In the final installment of his trilogy, Philip Pullman has set himself the highest hurdles. He must match its predecessors in terms of sheer action and originality and resolve the enigmas he already created. The good news is that there is no critical bad news—not that The Amber Spyglass doesn’t contain standoffs and close calls galore. (Who would have it otherwise?) But Pullman brings his audacious revision of Paradise Lost to a conclusion that is both serene and devastating. In prose that is transparent yet lyrical and 3-D, the author weaves in and out of his principals’ thoughts. He also offers up several additional worlds. In one, Dr. Mary Malone is welcomed into an apparently simple society. The environment of the mulefa (again, we’ll reveal nothing more) makes them rich in consciousness while their lives possess a slow and stately rhythm. These strange creatures can, however, be very fast on their feet (or on other things entirely) when necessary. Alas, they are on the verge of dying as Dust streams out of their idyllic landscape. Will the Oxford dark-matter researcher see her way to saving them, or does this require our young heroes? And while Mary is puzzling out a cure, Will and Lyra undertake a pilgrimage to a realm devoid of all light and hope, after having been forced into the cruelest of sacrifices—or betrayals.

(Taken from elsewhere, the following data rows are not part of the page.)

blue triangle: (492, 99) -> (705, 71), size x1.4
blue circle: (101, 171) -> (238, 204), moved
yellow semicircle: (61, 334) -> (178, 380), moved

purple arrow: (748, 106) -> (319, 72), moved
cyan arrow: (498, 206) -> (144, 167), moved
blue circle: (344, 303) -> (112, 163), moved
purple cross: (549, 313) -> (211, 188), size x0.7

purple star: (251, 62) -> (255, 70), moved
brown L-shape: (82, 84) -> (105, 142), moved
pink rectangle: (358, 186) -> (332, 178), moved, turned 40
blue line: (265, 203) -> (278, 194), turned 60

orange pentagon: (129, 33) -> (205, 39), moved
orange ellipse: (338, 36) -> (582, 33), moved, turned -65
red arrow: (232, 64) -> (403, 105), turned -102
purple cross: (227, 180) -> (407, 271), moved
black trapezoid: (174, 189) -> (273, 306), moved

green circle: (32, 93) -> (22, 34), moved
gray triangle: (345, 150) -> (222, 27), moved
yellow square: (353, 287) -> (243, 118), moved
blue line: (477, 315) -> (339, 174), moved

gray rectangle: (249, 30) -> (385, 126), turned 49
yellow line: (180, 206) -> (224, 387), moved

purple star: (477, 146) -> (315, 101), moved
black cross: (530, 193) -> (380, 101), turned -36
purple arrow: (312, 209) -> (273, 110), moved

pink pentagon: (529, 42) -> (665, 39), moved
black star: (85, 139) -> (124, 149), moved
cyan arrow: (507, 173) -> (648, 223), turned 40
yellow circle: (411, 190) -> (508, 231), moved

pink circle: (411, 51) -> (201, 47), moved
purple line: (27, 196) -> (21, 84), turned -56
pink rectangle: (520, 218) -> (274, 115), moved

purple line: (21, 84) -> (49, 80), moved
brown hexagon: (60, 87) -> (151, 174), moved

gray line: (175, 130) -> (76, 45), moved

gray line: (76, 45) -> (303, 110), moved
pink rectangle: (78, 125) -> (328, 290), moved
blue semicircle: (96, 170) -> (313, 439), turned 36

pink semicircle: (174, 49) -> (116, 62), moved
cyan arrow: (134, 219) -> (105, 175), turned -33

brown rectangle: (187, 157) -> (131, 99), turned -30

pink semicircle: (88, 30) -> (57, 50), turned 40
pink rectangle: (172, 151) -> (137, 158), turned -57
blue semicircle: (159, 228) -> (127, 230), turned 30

Throughout his galvanizing epic, Pullman sustains scenes of fierce beauty and tenderness. He also allows us a moment or two of comic respite. At one point, for instance, Lyra’s mother bullies a series of ecclesiastical underlings: “The man bowed helplessly and led her away. The guard behind her blew out his cheeks with relief.” Needless to say, Mrs. Coulter is as intoxicating and fluid as ever. And can it be that we will come to admire her as she plays out her desperate endgame? In this respect, as in many others, The Amber Spyglass is truly a book of revelations, moving from darkness visible to radiant truth. —Kerry Fried
Barnes and Noble
The third installment of the wonderfully successful trilogy from Phillip Pullman will not disappoint. Starting with the return of Lyra, readers know they are in for a great ride. Will’s hold on the magical blade that can cut between both worlds is staunch, the introduction of new worlds produces questions and answers, and the war with the Kingdom of Heaven swells forward. The Golden Compass and The Subtle Knife offered readers fantastic tales of a mysterious and bizarre word. In this finale, Pullman ties up loose ends and also provides nail-biting revelations, as Dr. Mary Malone and Mrs. Coulter look to a future no one could have predicted. And the secret of Dust will astonish many readers. Prepare to be blown away with the conclusion to this modern classic.